Spontaneous intracranial hypotension (SIH) is an important etiology of infratentorial superficial siderosis of the central nervous system. The mechanism of SIH is usually secondary to dural leak; it can be associated with collagen disorder. The mechanism of superficial siderosis in SIH is due to a loss of CSF volume leading to venous engorgement 9 (according to the Monro-Kellie doctrine), and the associated traction of superior vermian veins due to brainstem sagging might have contributed to the gradual oozing of blood into the subarachnoid space 10 ultimately leading to hemosiderin deposition over the subpial layers of the brain. In over 30% of patients, the underlying source of subarachnoid haemorrhage may not be identifiable 5. A dynamic CT myelogram is key to localising the site of the CSF leak. In our case, although a CT myelogram was planned, the patient had considerable clinical improvement with conservative management; hence, it was not done. Spontaneous sealing off or slowing down of leaks due to unclear reasons might be the cause of clinical remission. The majority of cases of SIH can be treated conservatively; only those that are not responding to medical management or those that have complicated SIH may be considered for an epidural blood patch or surgical intervention.

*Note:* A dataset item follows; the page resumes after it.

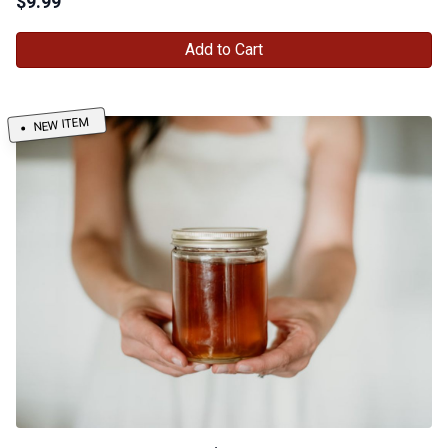
$
9.99
Add to Cart
NEW ITEM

The presence of MRI evidence of superficial siderosis, especially in the posterior fossa in patients with headaches, makes it vital to evaluate for spontaneous intracranial hypotension. In our case, even though the patient did not have any classical symptoms of SIH, evidence of posterior cranial fossa superficial siderosis and MRI features of SIH led to an early diagnosis. Further evaluation with a spine MRI demonstrated spinal longitudinal extradural CSF collection (SLEC). Unlike in this case, the requirement to identify the location of the dural defect and treat it with an epidural patch in cases of smaller defects or surgical dural repair for extensive defects should be a serious concern for the treating clinician in headaches refractory to conservative management. This might be important in SIH patients with MRI evidence of superficial siderosis, as the interventional therapy would prevent oxidative brain damage induced by hemosiderin deposition, which might otherwise end up clinically manifesting superficial siderosis. So early identification of superficial siderosis in headaches not only helps us diagnose SIH but also guides clinicians to provide prompt treatment, which could avoid complications.
Patients with head aches with MRI evidence of superficial siderosis, particularly posterior cranial fossa, must be re-evaluated for any evidence of SIH. Even though dynamic CT myelography is recommended, a non-invasive MRI spine screening to look for any dural leak and SLEC may help in the localization of dural tears. This can help in managing recurrent or complicated SIH with further interventions. Treating physicians must be vigilant to pick up superficial siderosis in the MRI of a headache patient, as it can be a radiological clue for SIH, which is a treatable disease.